Давно уже собирался я записать впечатления зрителя, и зрителя весьма неискушенного. Подвинул меня на изложение этих строк разговор с Ириной Федоровной Шаляпиной: дочь Федора Ивановича решительно указала мне, что среди всяких документов, относящихся к жизни и деятельности ее отца, уместны и нужны даже самые незначительные свидетельства и воспоминания современников. По словам Ирины Федоровны, Шаляпин часто сетовал на то, что искусство его преходяще. Он говорил, что пластинки, запечатлевшие его голос, да вот еще воспоминания современников только и останется после смерти его. Я охотно приношу на могилу замечательного артиста скромные воспоминания…
Итак, это было в 1921 году. Московская весна. Воскресенье. Утренний концерт в Консерватории с участием Шаляпина.

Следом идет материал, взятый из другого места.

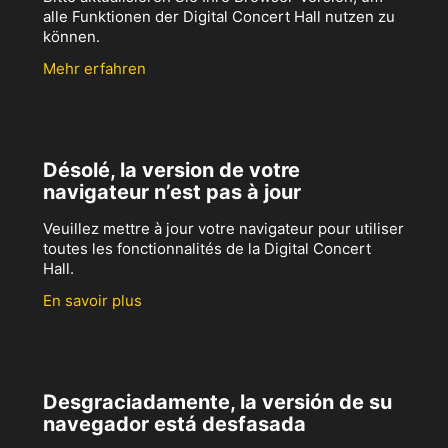
alle Funktionen der Digital Concert Hall nutzen zu
können.
Mehr erfahren
Désolé, la version de votre
navigateur n’est pas à jour
Veuillez mettre à jour votre navigateur pour utiliser
toutes les fonctionnalités de la Digital Concert
Hall.
En savoir plus
Desgraciadamente, la versión de su
navegador está desfasada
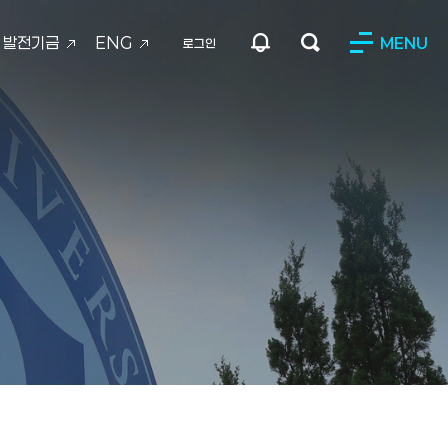
발전기금
ENG
MENU
로그인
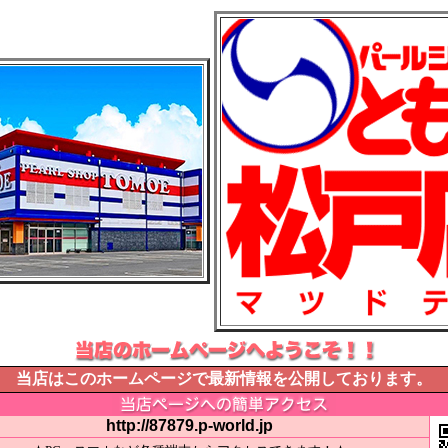
当店はこのホームページで最新情報を公開しております。
http://87879.p-world.jp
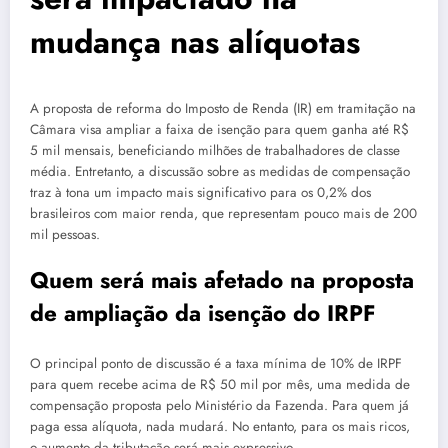
mudança nas alíquotas
A proposta de reforma do Imposto de Renda (IR) em tramitação na
Câmara visa ampliar a faixa de isenção para quem ganha até R$
5 mil mensais, beneficiando milhões de trabalhadores de classe
média. Entretanto, a discussão sobre as medidas de compensação
traz à tona um impacto mais significativo para os 0,2% dos
brasileiros com maior renda, que representam pouco mais de 200
mil pessoas.
Quem será mais afetado na proposta
de ampliação da isenção do IRPF
O principal ponto de discussão é a taxa mínima de 10% de IRPF
para quem recebe acima de R$ 50 mil por mês, uma medida de
compensação proposta pelo Ministério da Fazenda. Para quem já
paga essa alíquota, nada mudará. No entanto, para os mais ricos,
o aumento da tributação será mais expressivo.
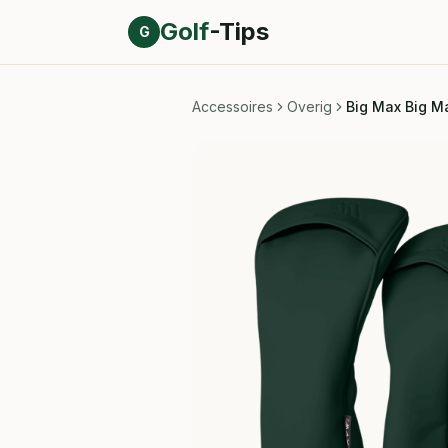
Direct naar inhoud
Golf
-Tips
G
Accessoires
Overig
Big Max Big M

По суетности своей я редко посещал концерты и спектакли даже с участием самых знаменитых гастролеров. Помнится, и об этом концерте сообщили мне приятели. Они же потащили меня в Консерваторию. И, разумеется, билетов у нас не было. Да и о каких билетах можно было говорить, если в концерте шел Шаляпин?.. Все давно распродано. Тучи барышников вились у кассы за три недели до концерта1.
Впрочем, нас (четверых молодых людей в возрасте от двадцати до двадцати четырех лет) это обстоятельство немало не беспокоило. Мы направились прямо в артистический подъезд Большого зала. В этом подъезде надо подняться по пяти-шести маршам лестницы, чтобы дойти до этажа, на котором расположен самый зал. Конечно, контроль был и здесь. Но контроль — ослабленный, склонный пропускать кое-кого, потому что не может же контролер до конца точно определить на глаз, кто имеет сегодня право пройти в зал, а кто нет.
Вот на последнем марше лестницы мы и стояли наравне со многими другими, имевшими и не имевшими основание проникнуть за сцену и в зрительный зал; стояли и обдумывали: как все-таки проникнуть на концерт?..
И вдруг неторопливой походкою прямо на нас поднимается по лестнице Шаляпин. Вслед за ним шли еще человек шесть молодых людей, о которых он сказал контролеру:
— Это — со мною…
Но бог с ними — с молодыми людьми. Все мы откровенно подались вперед, чтобы рассмотреть самого Шаляпина…
Он очень большой. Не только высокий, а именно большой: широкие плечи, приятная для глаза дородность мужчины в расцвете сил… (Федору Ивановичу было лет под пятьдесят.) На нем светлая шляпа с большими полями. В те годы такие шляпы носили только артисты. Господа из публики довольствовались полями поскромнее… Воротник светлого коверкотового пальто поднят: певец охраняет свое горло от капризов холодной московской весны… Под мышкой папка, битком набитая нотами.
------------------
1 Не знаю, записана ли кем-нибудь из биографов Ф. И. Шаляпина история, которая, как бродячий сюжет, бытует среди воспоминаний о Шаляпине: якобы в иных провинциальных городах объявлялся иногда концерт знаменитого певца. Естественно, публика кидалась к кассам. А тут уже висел аншлаг «Все билеты проданы». Люди покупали билеты у сновавших возле касс барышников, платили втридорога. Затем за три дня до концерта объявлялось, что Федор Иванович заболел и почему концерт отменяется, деньги же за билеты возвращаются с завтрашнего дня. И получали бедные поклонники великого певца, разумеется, по номинальной стоимости билетов. Наценки же в пользу барышников уже давно поступали в карманы хитроумных организаторов данной аферы, которые и не потрудились даже поставить в известность Федора Ивановича о том, что они весь город выклеили афишами с его славным именем.